A Unified Framework for LLM Watermarks
This provides a unified framework for researchers and practitioners in AI watermarking, though it is incremental as it builds on existing methods.
The authors tackled the lack of a general formulation for LLM watermarking by showing that most existing schemes can be derived from a principled constrained optimization problem, which unifies methods and reveals trade-offs like quality-diversity-power, and validated this with experiments showing derived schemes maximize detection power.

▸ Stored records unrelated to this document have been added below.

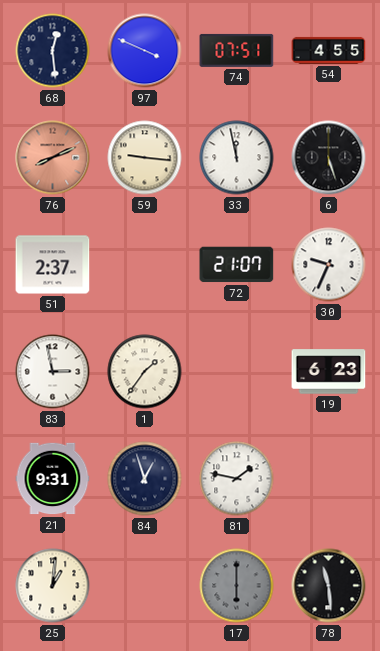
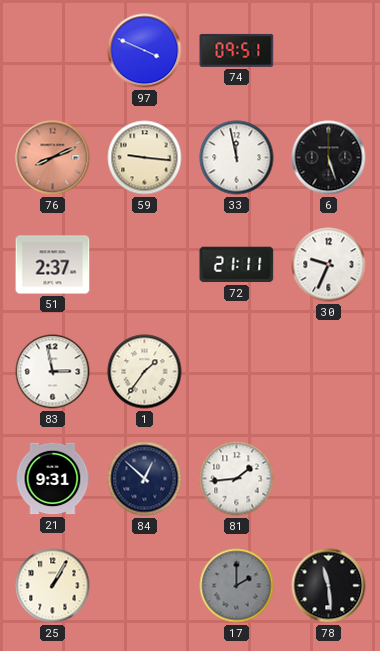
68: 12:29 -> none
74: 07:51 -> 09:51
54: 4:55 -> none
72: 21:07 -> 21:11
19: 6:23 -> none
84: 12:57 -> 12:52
81: 1:47 -> 1:44
25: 1:01 -> 1:05
17: 6:00 -> 2:00
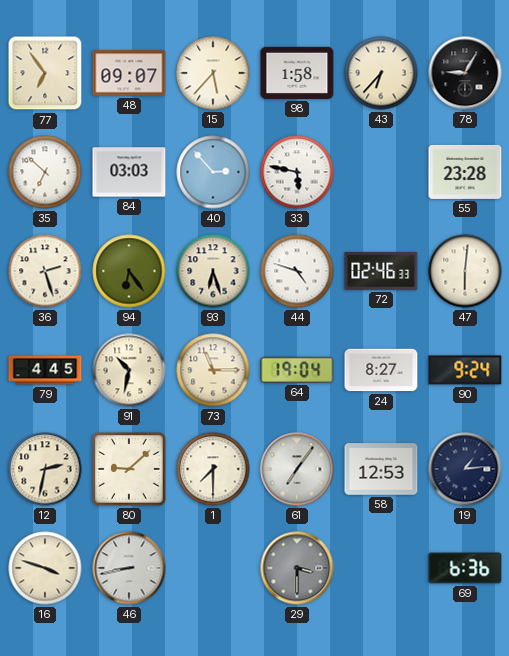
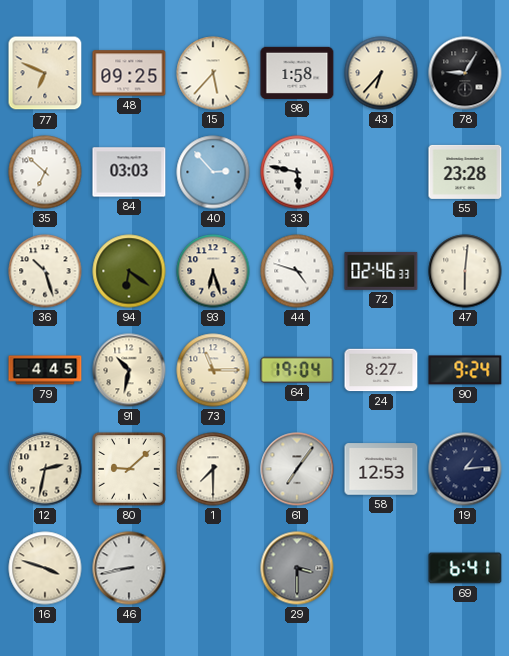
77: 6:54 -> 6:49
48: 09:07 -> 09:25
36: 2:27 -> 10:27
94: 6:24 -> 6:21
69: 6:36 -> 6:41
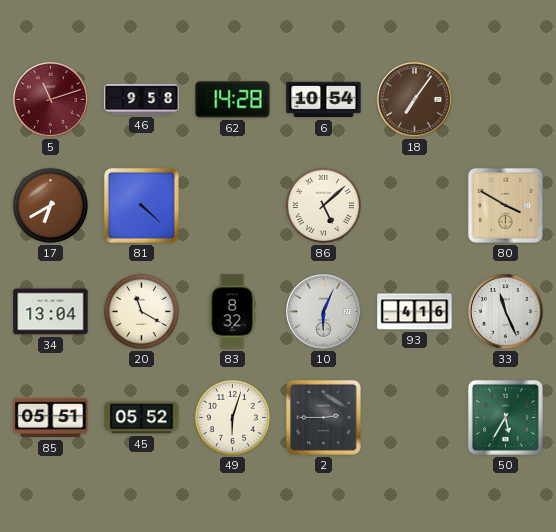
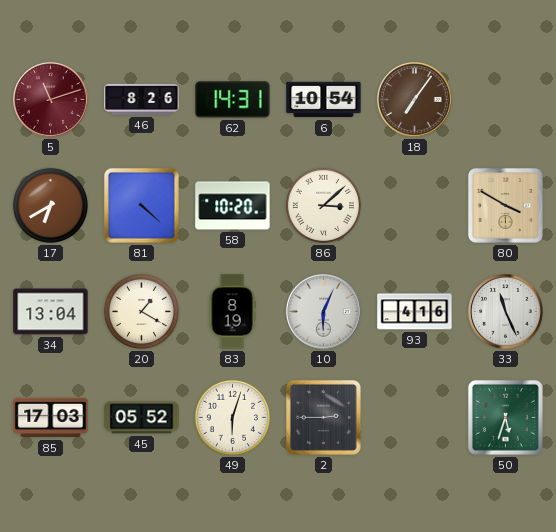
46: 9:58 -> 8:26
62: 14:28 -> 14:31
58: none -> 10:20
86: 5:08 -> 3:08
20: 11:20 -> 1:20
83: 8:32 -> 8:19
85: 05:51 -> 17:03
50: 5:35 -> 5:33
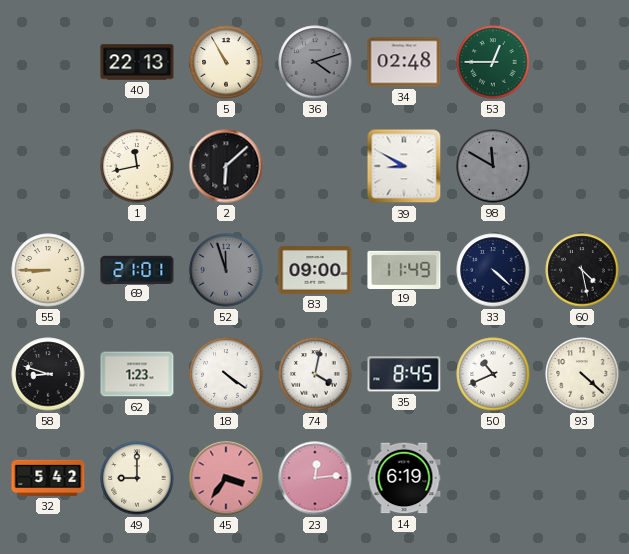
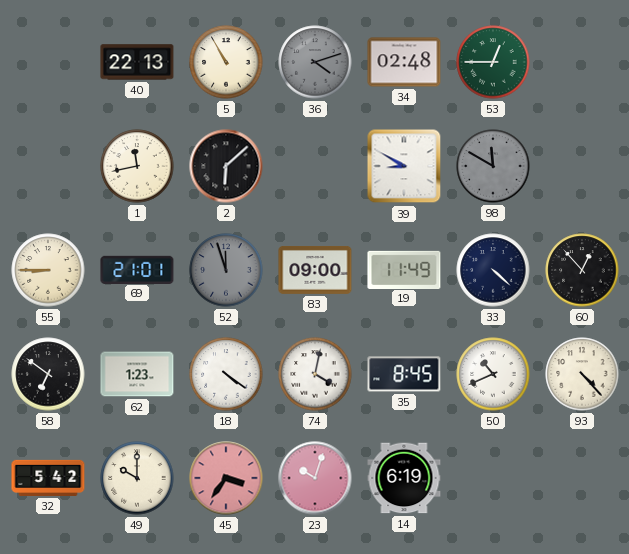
60: 4:28 -> 12:53
58: 8:48 -> 6:51
93: 4:22 -> 4:23
49: 9:00 -> 10:00
23: 12:14 -> 10:03
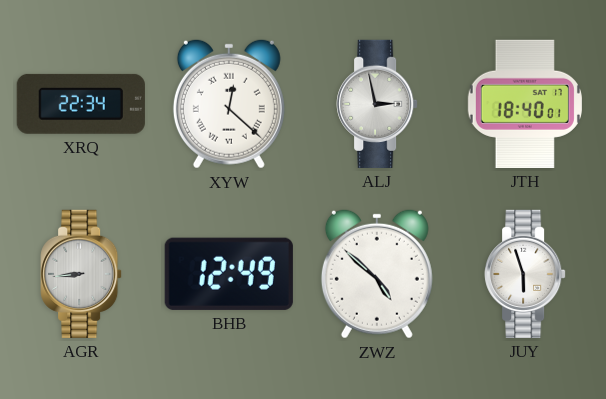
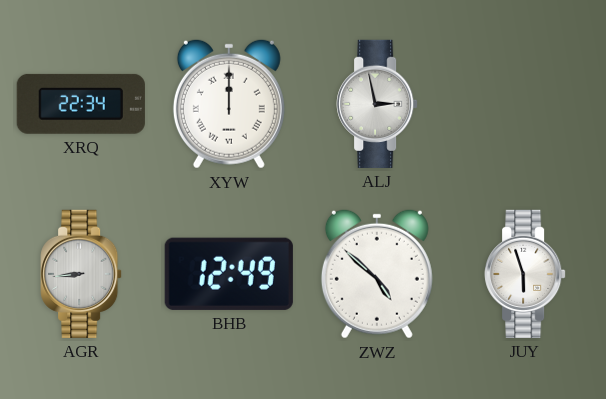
XYW: 12:22 -> 12:00
JTH: 18:40 -> none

LLM watermarks allow tracing AI-generated texts by inserting a detectable signal into their generated content. Recent works have proposed a wide range of watermarking algorithms, each with distinct designs, usually built using a bottom-up approach. Crucially, there is no general and principled formulation for LLM watermarking. In this work, we show that most existing and widely used watermarking schemes can in fact be derived from a principled constrained optimization problem. Our formulation unifies existing watermarking methods and explicitly reveals the constraints that each method optimizes. In particular, it highlights an understudied quality-diversity-power trade-off. At the same time, our framework also provides a principled approach for designing novel watermarking schemes tailored to specific requirements. For instance, it allows us to directly use perplexity as a proxy for quality, and derive new schemes that are optimal with respect to this constraint. Our experimental evaluation validates our framework: watermarking schemes derived from a given constraint consistently maximize detection power with respect to that constraint.